- Количество слайдов: 47
DATA COLLECTION STRATEGY AND INTEGRATED SOLUTIONS CES Seminar, Geneva, 13 -15 June 2005 CODACMOS PROJECT CLUSTER OF DATA COLLECTION INTEGRATION AND METADATA SYSTEMS FOR OFFICIAL STATISTICS (1. 11. 2002 – 31. 10. 2004)
The CODACMOS problem How to improve processes between the Data Collectors and the Data Respondents with the primary focus on the respondent needs, in order to: a) improve the data quality; b) making easier and more efficient the task of electronic responding; c) obey to the rules of confidentiality; d) simplify the information asked.
CODACMOS main objectives Review and rationalize the state of art on the solutions proposed so far on electronic Data Collection and exchange, as well as on the metadata involved.
CODACMOS main objectives Identify two experimental field areas and implement demonstrations for selected solutions (or models) on the integration of different data sources, such as existing archives /registers or other administrative data, collected for statistical purposes.
CODACMOS main objectives On the basis of the demonstrations and through a wide consultation, specify EU key issues for the standardization / harmonization of data collection models and methods and for the description of metadata standards.
The framework for data collection
The data to be collected from the respondents should fulfil the following conditions: Metadata should be harmonized between the data collectors: differences between questions on the same object should be avoided or at least explained
…the conditions (2) Metadata should be published Data already provided by a respondent to a data collector should be collected by other data collectors by secondary data collection
…the conditions (3) Confidentiality of data (content during e-transport) Available in the automated information systems of the businesses
An important question to be answered is: “What do we expect from the politicians in the field of e-Government, from the NSI’s and Eurostat? ” to facilitate an effective electronic data collection process minimizing the administrative burden for the respondents. To reach this goal the following areas in which further work and research is necessary:
WHAT IT IS NEEDED (1) A national portal for EDI (electronic data interchange) for reporting by businesses and households to government agencies: to be used by all governmental institutions collecting data from households, enterprises or other institutions.
WHAT IT IS NEEDED(2) Standard software modules for operation of administrative base registers: The project should cover primary EDI for establishing and operating administrative base registers for person, workplace and dwelling (land/property/building/dwelling/ address).
WHAT IT IS NEEDED (3) Central metadata register of reporting obligations for businesses: to establish a central metadata register where all government institutions must register their metadata before they are permitted to capture the associated data from enterprises, including the organization around the metadata register (responsibilities for set up and maintenance, etc. ).
WHAT IT IS NEEDED (4) Metadata model for data from individuals: To establish a metadata model which all government agencies must use when they collect data directly from individuals or request such data from other government agencies.

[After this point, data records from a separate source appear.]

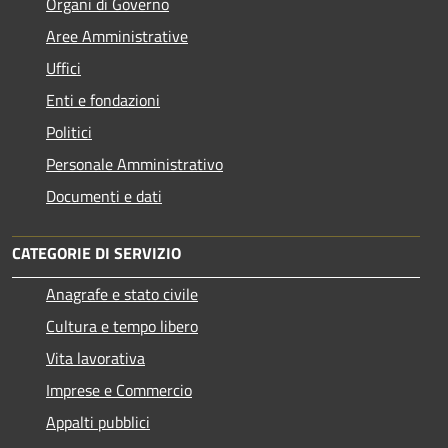
Organi di Governo
Aree Amministrative
Uffici
Enti e fondazioni
Politici
Personale Amministrativo
Documenti e dati
CATEGORIE DI SERVIZIO
Anagrafe e stato civile
Cultura e tempo libero
Vita lavorativa
Imprese e Commercio
Appalti pubblici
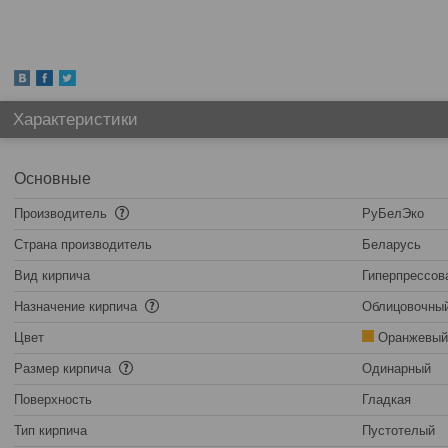
Характеристики
Основные
Производитель
РуБелЭко
Страна производитель
Беларусь
Вид кирпича
Гиперпрессов
Назначение кирпича
Облицовочны
Цвет
Оранжевый
Размер кирпича
Одинарный
Поверхность
Гладкая
Тип кирпича
Пустотелый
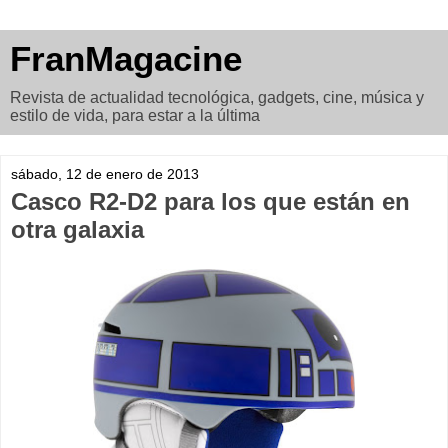
FranMagacine
Revista de actualidad tecnológica, gadgets, cine, música y
estilo de vida, para estar a la última
sábado, 12 de enero de 2013
Casco R2-D2 para los que están en
otra galaxia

WHAT IT IS NEEDED (5) Central metadata register of reporting for individuals: To establish a central metadata register where all government agencies must register their metadata before they request associated data from individuals.
WHAT IT IS NEEDED (6) A common EDI system for reporting enterprise accounts: further initiative to create a European system for enterprise accounts, internal procedures of the enterprise and direct reporting to government agencies such as tax, register of accounts for limited companies and the national statistical institute.
WHAT IT IS NEEDED (7) An integrated EDI system for reporting from local to central government: development of a European integrated EDI system for reporting of local and regional governments to central government agencies.
WHAT IT IS NEEDED (8) Standard modules for operating longitudinal databases: the databases are to be the source for statistics, analysis and administrative purposes. Standard modules for automatic editing and imputation for administrative and statistical sources. Furthermore…
WHAT IT IS RECOMMENDED it is recommended that an active participation of the NSI’s, stimulated by Eurostat, in e-Government on European and National level to promote statistics; further support to extend the domain of the SDMX initiative becomes indispensable;
WHAT IT IS RECOMMENDED the support of open source principles for software distribution and maintenance of common statistical software is needed; the NSIs and other data collectors should commit themselves to an active participation in the IDABC program to promote statistics.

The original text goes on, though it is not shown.